Assured Guaranty Municipal and National Public Finance Guarantee, two bond insurers with exposure to Puerto Rico, recently received AA+ Stable Outlook ratings from Kroll Bond Rating Agency, which gave them favorable grades despite their risk.
“The bond insurers’ exposure to Puerto Rico has been the focus of heightened market interest over the past week due largely to the recent comments made by officials of Puerto Rico, especially [Gov. Alejandro García-Padilla’s] call for a debt moratorium,” Kroll said in a statement issued Monday.
KBRA’s ratings of AGM and National are insurance financial strength ratings reflecting the policyholder obligations of each company. KBRA’s prior rating analyses of AGM and National incorporated a stress case analysis of their respective exposures to Puerto Rico that assumed significant losses on all classes of insured Puerto Rico debt except for insured debt through the Puerto Rico Sales Tax Financing Corp., known as COFINA.
KBRA also assumed that certain reinsurers fail to perform on their reinsurance obligations to the ceding company.
“As described in our reports for AGM and National, these assumed losses totaled nearly $800 million for AGM and nearly $1.4 billion for National on a future value basis over the terms of the insured debt as they mature over the next 20 years,” KBRA said.
“For AGM, these stress case losses constitute 40 percent of the $2 billion of net par exposure to the Puerto Rico issuers subject to the stress case.

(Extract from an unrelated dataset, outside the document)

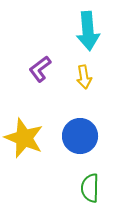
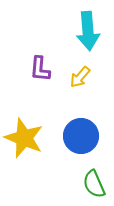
purple L-shape: rotated 48 degrees counterclockwise
yellow arrow: moved 4 px left; rotated 50 degrees clockwise
blue circle: moved 1 px right
green semicircle: moved 4 px right, 4 px up; rotated 24 degrees counterclockwise
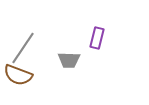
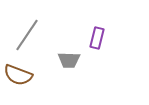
gray line: moved 4 px right, 13 px up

For National, they represent 38 percent of their $3.7 billion of net par exposure to the stressed issuers,” it said.
Further, KBRA incorporated these Puerto Rico stress case losses, together with other stress case losses from the balance of their respective insured portfolios and operating expenses, in our financial model forecast of each company, it noted.

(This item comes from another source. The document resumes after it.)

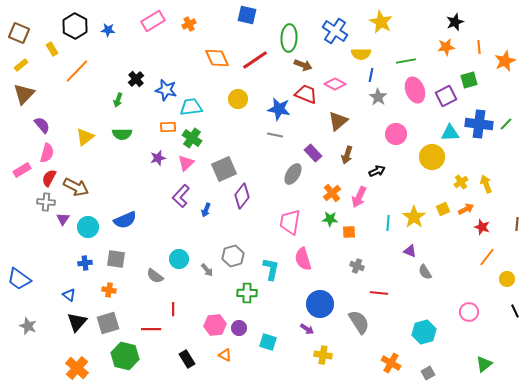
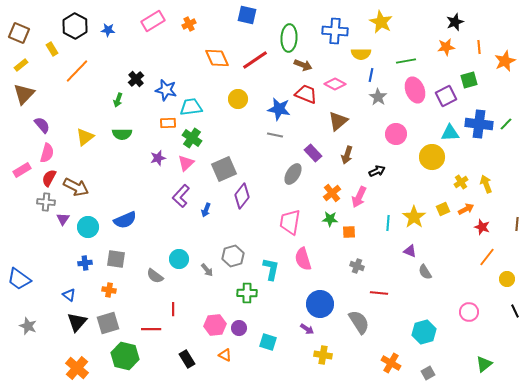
blue cross at (335, 31): rotated 30 degrees counterclockwise
orange rectangle at (168, 127): moved 4 px up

“The results of this financial model showed their respective claims paying resources sufficient to meet all requirements by a comfortable margin,” it said.
KBRA further notes that AGM and National, among others, are facilitating the cash flow requirements of the Puerto Rico Electric Power Authority by committing to purchase a substantial proportion of $128 million of short term financing.
“This financing, in KBRA’s opinion, reflects the stressed condition of PREPA.” it said.
“In KBRA’s opinion, these recent developments with respect to Puerto Rico have not progressed to a point that exceeds the level of stress we have previously incorporated in the rating analysis of AGM and National. KBRA will closely monitor future developments,” KBRA said.
“Although we developed these stress case losses based on assumptions that we expect will be more severe than the actual outcome, we cannot be certain that will prove to be the case as the process unfolds. As the Puerto Rico credit profile evolves, KBRA will comment on any changes that are warranted in our analysis,” it concluded.